- Episode no.: Season 1 Episode 11
- Directed by: Troy Miller
- Written by: Tucker Cawley
- Production code: 111
- Original air date: December 7, 2011

Guest appearances
- Blythe Danner; Jason Lee;

Episode chronology
| ← Previous "Week Off" | Next → "New Year's Eve" |

= First Christmas =

"First Christmas" is the eleventh episode of the first season of the American television comedy series Up All Night. The episode originally aired on NBC in the United States on December 7, 2011. It was written by Tucker Cawley and was directed by Troy Miller, marking the latter's second credit for the series. The episode also featured the return appearance of Blythe Danner and Jason Lee.
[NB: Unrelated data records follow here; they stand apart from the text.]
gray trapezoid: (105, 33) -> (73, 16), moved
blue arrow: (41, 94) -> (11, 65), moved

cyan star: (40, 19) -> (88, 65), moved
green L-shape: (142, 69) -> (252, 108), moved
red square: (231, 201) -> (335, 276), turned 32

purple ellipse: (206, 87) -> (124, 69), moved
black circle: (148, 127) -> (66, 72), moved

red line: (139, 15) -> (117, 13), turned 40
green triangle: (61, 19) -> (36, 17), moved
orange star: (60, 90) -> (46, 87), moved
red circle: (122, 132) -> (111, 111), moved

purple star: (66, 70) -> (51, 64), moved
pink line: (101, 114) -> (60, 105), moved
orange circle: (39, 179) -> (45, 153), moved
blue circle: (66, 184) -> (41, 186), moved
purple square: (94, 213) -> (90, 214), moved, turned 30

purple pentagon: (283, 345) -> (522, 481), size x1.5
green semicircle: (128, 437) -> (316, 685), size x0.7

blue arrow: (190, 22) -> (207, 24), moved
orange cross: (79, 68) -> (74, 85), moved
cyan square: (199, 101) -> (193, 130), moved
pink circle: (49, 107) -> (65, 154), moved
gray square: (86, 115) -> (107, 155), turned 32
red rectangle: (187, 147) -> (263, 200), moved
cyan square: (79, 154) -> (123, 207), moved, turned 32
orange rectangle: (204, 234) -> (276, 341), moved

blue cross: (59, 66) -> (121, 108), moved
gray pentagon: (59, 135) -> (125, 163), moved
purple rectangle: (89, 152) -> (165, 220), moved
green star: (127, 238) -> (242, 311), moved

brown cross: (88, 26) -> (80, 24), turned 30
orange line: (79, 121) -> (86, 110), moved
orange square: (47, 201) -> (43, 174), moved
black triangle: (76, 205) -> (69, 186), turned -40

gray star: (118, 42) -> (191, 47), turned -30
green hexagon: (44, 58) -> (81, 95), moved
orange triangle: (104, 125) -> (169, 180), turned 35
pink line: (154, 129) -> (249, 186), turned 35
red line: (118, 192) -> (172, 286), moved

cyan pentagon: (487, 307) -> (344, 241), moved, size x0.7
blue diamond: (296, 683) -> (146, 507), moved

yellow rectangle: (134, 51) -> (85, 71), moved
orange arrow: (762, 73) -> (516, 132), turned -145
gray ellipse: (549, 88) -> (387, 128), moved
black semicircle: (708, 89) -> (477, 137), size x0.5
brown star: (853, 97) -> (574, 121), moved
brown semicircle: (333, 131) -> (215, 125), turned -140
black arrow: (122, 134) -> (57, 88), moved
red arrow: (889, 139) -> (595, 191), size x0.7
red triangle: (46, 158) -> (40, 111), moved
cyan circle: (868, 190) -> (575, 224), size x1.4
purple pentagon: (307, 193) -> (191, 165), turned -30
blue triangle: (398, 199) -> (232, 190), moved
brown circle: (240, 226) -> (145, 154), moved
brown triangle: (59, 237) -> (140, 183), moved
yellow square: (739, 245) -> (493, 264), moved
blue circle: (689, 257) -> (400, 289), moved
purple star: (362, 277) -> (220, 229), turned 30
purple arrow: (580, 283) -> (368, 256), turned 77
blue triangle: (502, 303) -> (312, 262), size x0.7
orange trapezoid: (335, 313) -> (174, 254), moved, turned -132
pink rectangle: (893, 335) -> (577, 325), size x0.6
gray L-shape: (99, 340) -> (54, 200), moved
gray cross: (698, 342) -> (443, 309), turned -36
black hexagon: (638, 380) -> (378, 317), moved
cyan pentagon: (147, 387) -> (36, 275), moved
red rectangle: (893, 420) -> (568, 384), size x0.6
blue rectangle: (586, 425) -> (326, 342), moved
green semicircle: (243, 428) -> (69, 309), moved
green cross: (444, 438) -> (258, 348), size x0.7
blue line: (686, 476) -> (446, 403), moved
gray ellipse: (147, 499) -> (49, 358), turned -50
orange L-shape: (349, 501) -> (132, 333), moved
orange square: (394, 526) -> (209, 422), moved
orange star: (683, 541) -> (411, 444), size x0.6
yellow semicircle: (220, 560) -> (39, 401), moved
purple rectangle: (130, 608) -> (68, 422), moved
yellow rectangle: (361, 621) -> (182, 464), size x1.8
"First Christmas" has received mixed reviews from critics since its airing. According to Nielsen Media Research, the series rose in the ratings from the previous episode, "Week Off". The episode also ranked as the second-highest-rated NBC series of the original night it aired, behind Law and Order: Special Victims Unit.

==Plot==
Reagan (Christina Applegate) tries to make Amy's first Christmas perfect, with help from her mom (Blythe Danner). In an effort to find Reagan the perfect gift, Chris (Will Arnett) goes to the mall. Meanwhile, Ava (Maya Rudolph) fears for her relationship when Kevin (Jason Lee) decides to spend Christmas with his ex-wife.

==Production==
"First Christmas" was written by Tucker Cawley, his first writing credit for the series. The episode was directed by Troy Miller, his second credit for the series after directing the fifth episode, "Mr. Bob's Toddler Kaleidoscope". The episode features a guest appearance from Blythe Danner, who plays Reagan's mom. She had previously appeared in the episode "Parents". The episode also features Jason Lee as Kevin, Ava's boyfriend. He is currently set to appear in a recurring role for the series. Lee had previously worked with creator Emily Spivey and executive producer Lorne Michaels after hosting an episode of Saturday Night Live. This is the final time the series aired in the 8:00 pm timeslot for the first season; it will air after The Office on Thursday at 9:30 pm beginning in January 2012. Some media critics have said that the goal for moving the series was in order to make it more of a ratings success, like The Office.

==Reception==
===Ratings===
"First Christmas" originally aired on NBC in the United States on December 7, 2011. The episode was viewed by an estimated 4.95 million viewers and received a 1.9 rating/6% share among adults between the ages of 18 and 49. This means that it was seen by 1.9% of all 18- to 49-year-olds, and 6% of all 18- to 49-year-olds watching television at the time of the broadcast. This marked a 20% percent rise in the 18-49 demo from the previous episode, "Week Off" which aired as a special, while it only rose slightly from the previous regular episode, "Hiring and Firing". The episode ranked fourth in its timeslot and was able to beat only a rerun of The CW reality series, America's Next Top Model which received a 0.5 rating/1% share in the 18–49 demographic. Up All Night became the second highest-rated program on NBC that night, finishing with a higher rating than a rerun of this series and Harry's Law, but a lower rating than Law & Order: Special Victims Unit.

===Reviews===
Since airing, the episode has received mixed reviews from critics. The A.V. Club reviewer Erik Adams wrote that the episode felt like a pilot for new viewers and also wrote that it proved the series had found its footing. Despite this, he also noted that previous episodes worked better as an introduction to the series for new viewers. He called the Reagan plot the best executed plot of the episode while he called the Chris plot sloppily made compared to previous similar plots of the series. He ultimately gave the episode a C+. Paste writer Adam Victavage complimented the writers for being able to use a sitcom staple and make it seem original and "semi-realistic" and called it one of the few believable NBC comedies. He also complimented the "pleasant twist" to the Ava-Kevin subplot which featured Ava spying on Kevin. He ultimately gave the episode a 7.9/10, calling the episode "commendable".